2. Check MAF (SNP-level)
Minor allele frequency (MAF). A large degree of homogeneity at a given SNP across study participants generally results in inadequate power to infer a statistically significant relationship between the SNP and the trait under study. This can occur when we have a very small MAF so that the large majority of individuals have two copies of the major allele.
runPLINK("--ped file.ped --map file.map --freq --out file_maf")
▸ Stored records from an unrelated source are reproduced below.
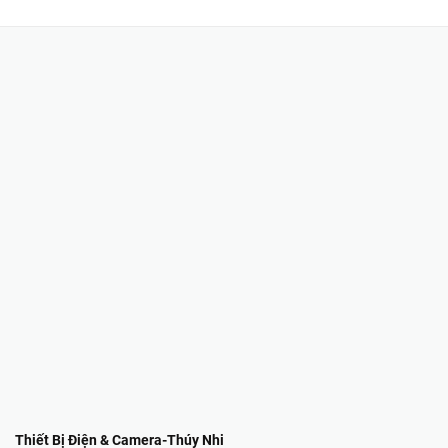
Thiết Bị Điện & Camera-Thúy Nhi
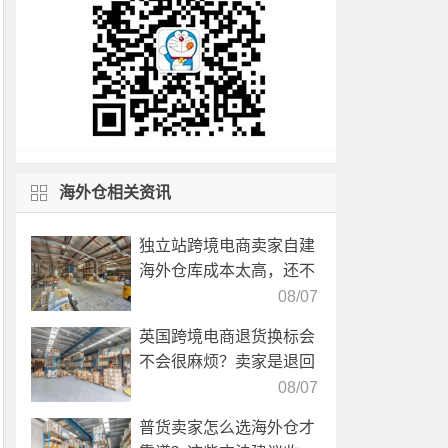
海外仓相关资讯
独立站跨境电商卖家自建
海外仓库成本太高，还不
如直接找第三方自营海外
08/07
仓！
英国跨境电商退货换标会
不会很麻烦？卖家是退回
国内还是在海外直接处
08/07
理？
普货卖家怎么选海外仓才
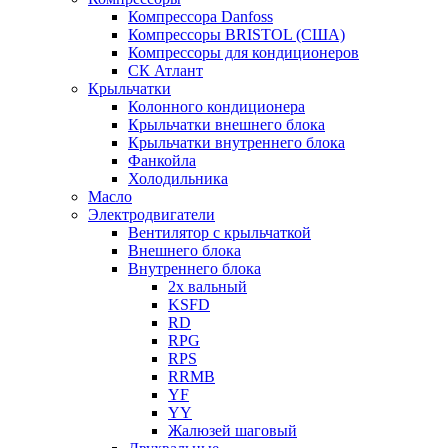
Компрессора Danfoss
Компрессоры BRISTOL (США)
Компрессоры для кондиционеров
СК Атлант
Крыльчатки
Колонного кондиционера
Крыльчатки внешнего блока
Крыльчатки внутреннего блока
Фанкойла
Холодильника
Масло
Электродвигатели
Вентилятор с крыльчаткой
Внешнего блока
Внутреннего блока
2х вальный
KSFD
RD
RPG
RPS
RRMB
YF
YY
Жалюзей шаговый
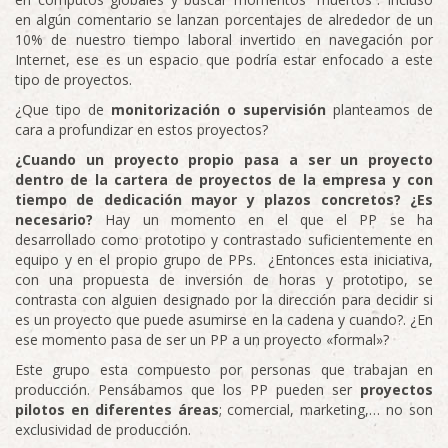
en algún comentario se lanzan porcentajes de alrededor de un
10% de nuestro tiempo laboral invertido en navegación por
Internet, ese es un espacio que podría estar enfocado a este
tipo de proyectos.
¿Que tipo de
monitorización o supervisión
planteamos de
cara a profundizar en estos proyectos?
¿Cuando un proyecto propio pasa a ser un proyecto
dentro de la cartera de proyectos de la empresa y con
tiempo de dedicación mayor y plazos concretos? ¿Es
necesario?
Hay un momento en el que el PP se ha
desarrollado como prototipo y contrastado suficientemente en
equipo y en el propio grupo de PPs. ¿Entonces esta iniciativa,
con una propuesta de inversión de horas y prototipo, se
contrasta con alguien designado por la dirección para decidir si
es un proyecto que puede asumirse en la cadena y cuando?. ¿En
ese momento pasa de ser un PP a un proyecto «formal»?
Este grupo esta compuesto por personas que trabajan en
producción. Pensábamos que los PP pueden ser
proyectos
pilotos en diferentes áreas
; comercial, marketing,… no son
exclusividad de producción.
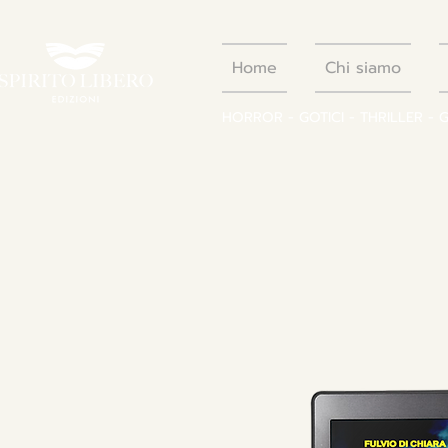
Home
Chi siamo
HORROR - GOTICI - THRILLER -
system("cat file_maf.frq | tr -s ' ' '\t' > file_maf_frq.tabs")
Note
Threshold for MAF can vary between 1% and 5% (for small sample settings)
Plot MAF histogram
MAF_check <- read.delim("file_maf_frq.tabs") %>%
select(-X)
maf_01 = sum(MAF_check$MAF<0.01) # threshold at 1%
maf_05 = sum(MAF_check$MAF<0.05) # threshold at 5%
ggplot(MAF_check, aes(MAF)) +
geom_histogram() +
theme_bw() +
ylab ("# of occurences") +
xlab ("Minor allele frequency") +
geom_vline(xintercept = 0.01, color = 'grey', linetype="dashed") +
annotate(geom="text", x=-0.02, y=100000, label=paste0("maf = 0.01 ",maf_01, ' SNPs'),
angle = 90, color="red", size = 3) +
geom_vline(xintercept = 0.05, color = 'grey', linetype="dashed") +
annotate(geom="text", x=0.043, y=100000, label=paste0("maf= 0.05 ", maf_05, ' SNPs'),
angle = 90, color="red", size = 3)
Note
Advice For small sample size it is recommended to exclude SNPs with MAF < 0.05.